Count the lines below that contain the word "туризма", and state only that number.

> [Recorded information]:
_____

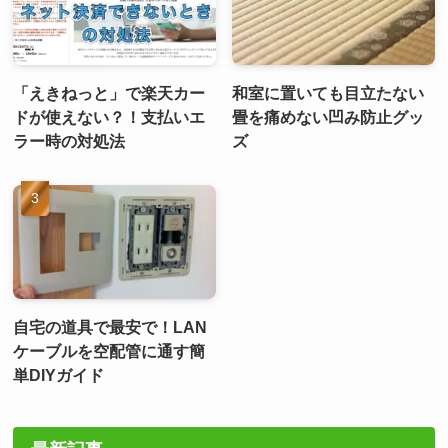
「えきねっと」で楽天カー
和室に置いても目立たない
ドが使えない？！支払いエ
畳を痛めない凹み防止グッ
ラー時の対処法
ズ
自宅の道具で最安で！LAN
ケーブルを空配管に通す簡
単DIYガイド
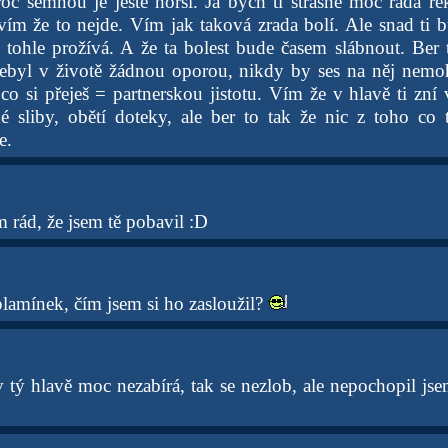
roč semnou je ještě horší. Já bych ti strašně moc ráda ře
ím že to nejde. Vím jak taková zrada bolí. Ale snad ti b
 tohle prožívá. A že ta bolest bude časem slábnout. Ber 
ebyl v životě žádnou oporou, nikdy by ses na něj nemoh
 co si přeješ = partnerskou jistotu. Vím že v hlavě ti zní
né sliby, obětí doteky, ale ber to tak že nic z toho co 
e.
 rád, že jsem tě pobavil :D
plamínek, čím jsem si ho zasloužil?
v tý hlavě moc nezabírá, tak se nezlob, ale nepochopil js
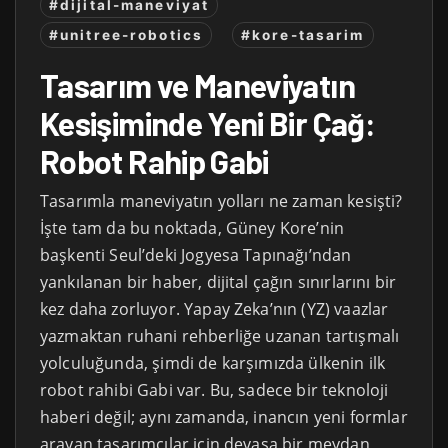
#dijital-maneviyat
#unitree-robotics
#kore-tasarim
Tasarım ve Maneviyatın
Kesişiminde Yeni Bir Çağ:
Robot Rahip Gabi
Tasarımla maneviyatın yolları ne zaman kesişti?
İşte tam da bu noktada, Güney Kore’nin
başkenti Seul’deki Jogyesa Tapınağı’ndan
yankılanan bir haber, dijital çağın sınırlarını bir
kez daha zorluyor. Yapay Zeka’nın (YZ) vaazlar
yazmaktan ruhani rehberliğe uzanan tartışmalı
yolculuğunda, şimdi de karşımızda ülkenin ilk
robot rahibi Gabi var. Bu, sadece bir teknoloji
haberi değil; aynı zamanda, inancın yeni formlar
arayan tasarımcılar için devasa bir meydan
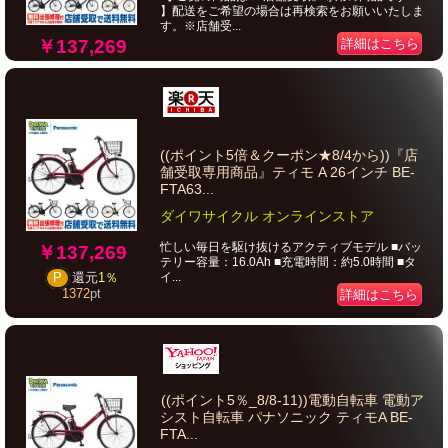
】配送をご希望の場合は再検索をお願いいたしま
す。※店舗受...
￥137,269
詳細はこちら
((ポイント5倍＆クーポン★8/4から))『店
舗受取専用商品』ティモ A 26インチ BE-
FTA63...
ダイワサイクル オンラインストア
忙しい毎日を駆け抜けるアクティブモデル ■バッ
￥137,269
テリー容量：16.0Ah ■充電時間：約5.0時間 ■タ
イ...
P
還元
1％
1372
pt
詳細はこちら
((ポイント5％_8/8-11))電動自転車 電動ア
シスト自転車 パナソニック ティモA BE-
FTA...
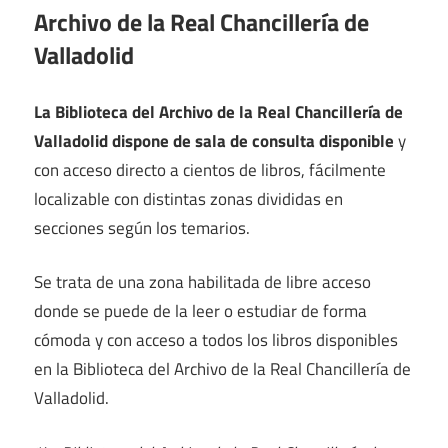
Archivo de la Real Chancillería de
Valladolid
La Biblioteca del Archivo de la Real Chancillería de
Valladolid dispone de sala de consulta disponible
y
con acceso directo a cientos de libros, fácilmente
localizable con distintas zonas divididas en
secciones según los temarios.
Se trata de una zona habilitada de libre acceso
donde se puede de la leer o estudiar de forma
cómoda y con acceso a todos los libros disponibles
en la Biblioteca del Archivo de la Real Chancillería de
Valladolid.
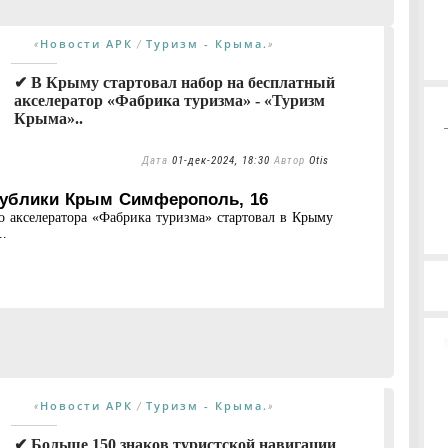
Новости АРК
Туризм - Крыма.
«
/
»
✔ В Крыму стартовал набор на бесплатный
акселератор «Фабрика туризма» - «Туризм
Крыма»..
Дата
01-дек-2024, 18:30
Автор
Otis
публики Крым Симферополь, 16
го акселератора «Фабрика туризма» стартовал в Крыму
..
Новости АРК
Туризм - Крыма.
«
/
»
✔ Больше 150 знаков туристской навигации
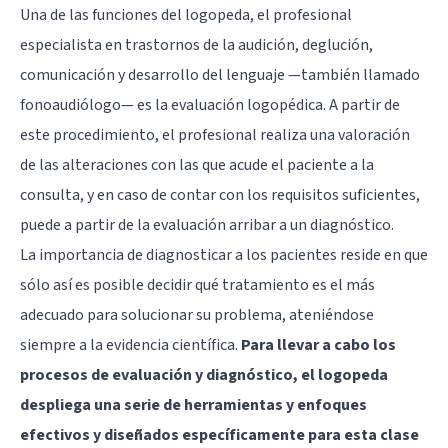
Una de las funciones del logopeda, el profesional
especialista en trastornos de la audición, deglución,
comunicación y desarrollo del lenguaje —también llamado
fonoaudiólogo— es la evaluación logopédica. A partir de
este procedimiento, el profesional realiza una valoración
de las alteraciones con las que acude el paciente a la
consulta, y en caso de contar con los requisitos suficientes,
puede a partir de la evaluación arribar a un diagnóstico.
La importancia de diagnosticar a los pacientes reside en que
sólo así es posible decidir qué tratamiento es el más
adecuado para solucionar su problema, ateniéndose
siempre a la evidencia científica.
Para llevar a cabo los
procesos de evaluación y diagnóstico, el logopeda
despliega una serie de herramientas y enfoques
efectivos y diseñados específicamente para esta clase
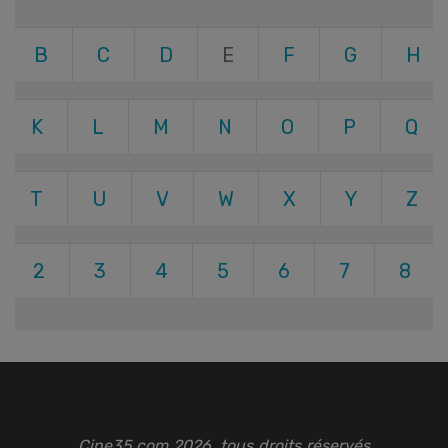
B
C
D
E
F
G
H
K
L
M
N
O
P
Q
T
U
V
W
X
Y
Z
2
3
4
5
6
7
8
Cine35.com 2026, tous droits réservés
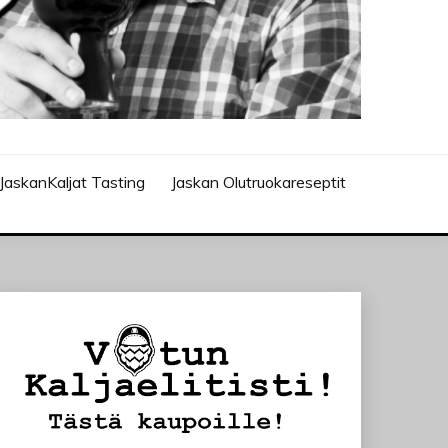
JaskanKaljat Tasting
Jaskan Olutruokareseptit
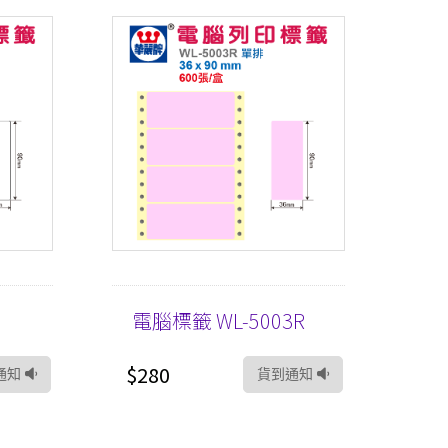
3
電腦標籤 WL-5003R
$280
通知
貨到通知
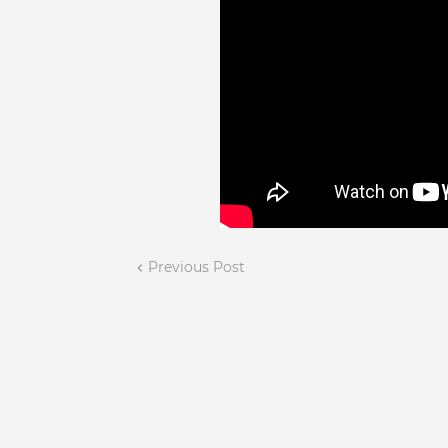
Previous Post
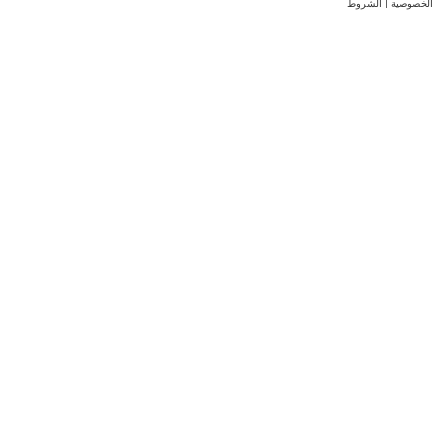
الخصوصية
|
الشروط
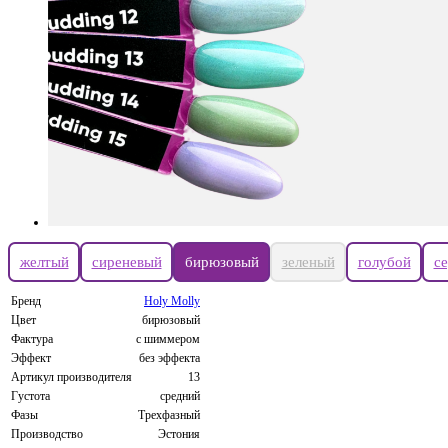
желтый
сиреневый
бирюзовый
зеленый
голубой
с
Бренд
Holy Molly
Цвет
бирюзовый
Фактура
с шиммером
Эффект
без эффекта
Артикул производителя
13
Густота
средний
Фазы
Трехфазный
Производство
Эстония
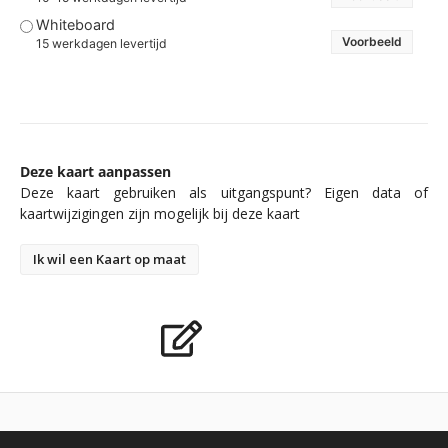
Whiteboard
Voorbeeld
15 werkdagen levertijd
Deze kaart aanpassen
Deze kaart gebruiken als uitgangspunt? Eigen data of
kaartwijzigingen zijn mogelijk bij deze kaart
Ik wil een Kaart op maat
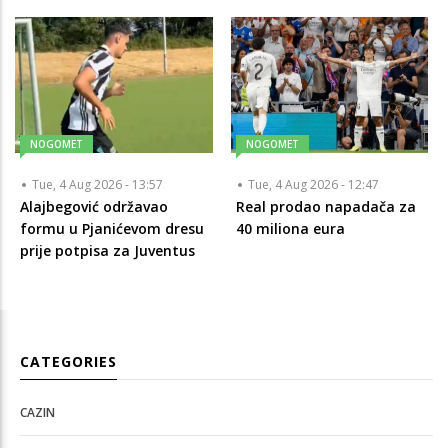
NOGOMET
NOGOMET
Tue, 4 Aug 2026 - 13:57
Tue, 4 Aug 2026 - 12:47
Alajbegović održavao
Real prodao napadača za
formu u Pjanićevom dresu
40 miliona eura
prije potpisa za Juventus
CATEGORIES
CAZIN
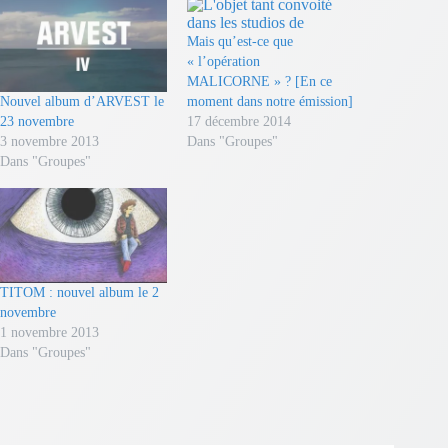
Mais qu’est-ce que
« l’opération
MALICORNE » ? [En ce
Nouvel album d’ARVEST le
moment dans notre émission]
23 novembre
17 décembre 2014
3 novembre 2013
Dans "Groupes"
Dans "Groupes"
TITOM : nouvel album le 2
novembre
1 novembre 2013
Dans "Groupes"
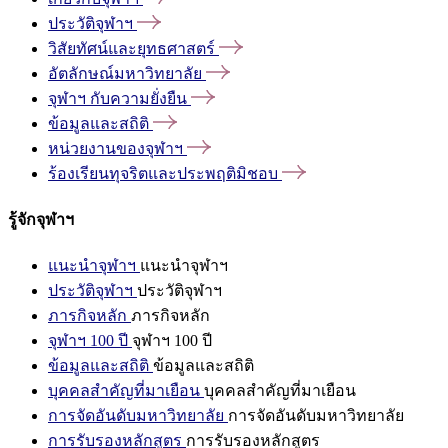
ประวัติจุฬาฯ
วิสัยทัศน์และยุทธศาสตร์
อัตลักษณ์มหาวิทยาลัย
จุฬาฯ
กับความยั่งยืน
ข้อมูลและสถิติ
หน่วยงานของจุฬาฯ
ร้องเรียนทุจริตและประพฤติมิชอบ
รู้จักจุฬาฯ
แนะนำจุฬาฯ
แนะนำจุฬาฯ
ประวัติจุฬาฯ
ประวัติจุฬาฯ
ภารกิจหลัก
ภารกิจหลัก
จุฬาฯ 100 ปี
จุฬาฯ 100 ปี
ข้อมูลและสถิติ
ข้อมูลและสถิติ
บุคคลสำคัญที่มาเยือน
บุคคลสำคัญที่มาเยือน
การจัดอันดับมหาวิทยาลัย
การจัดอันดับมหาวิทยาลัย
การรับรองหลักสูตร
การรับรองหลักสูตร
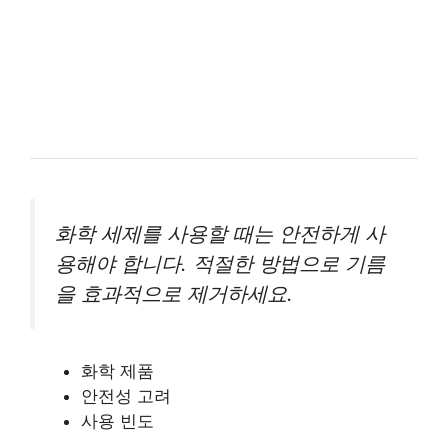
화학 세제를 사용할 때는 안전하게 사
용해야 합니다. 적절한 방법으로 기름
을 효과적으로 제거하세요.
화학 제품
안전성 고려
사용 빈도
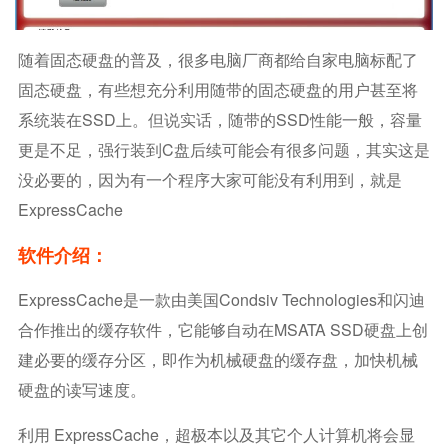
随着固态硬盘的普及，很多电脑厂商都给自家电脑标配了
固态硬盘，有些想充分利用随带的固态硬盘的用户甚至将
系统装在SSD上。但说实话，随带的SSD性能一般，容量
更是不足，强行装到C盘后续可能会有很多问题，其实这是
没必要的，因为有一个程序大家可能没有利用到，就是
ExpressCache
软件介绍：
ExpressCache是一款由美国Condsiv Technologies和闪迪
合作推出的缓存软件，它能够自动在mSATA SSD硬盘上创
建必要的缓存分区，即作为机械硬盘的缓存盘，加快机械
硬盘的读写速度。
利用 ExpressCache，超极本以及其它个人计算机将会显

_____

> [Exercise output]:
2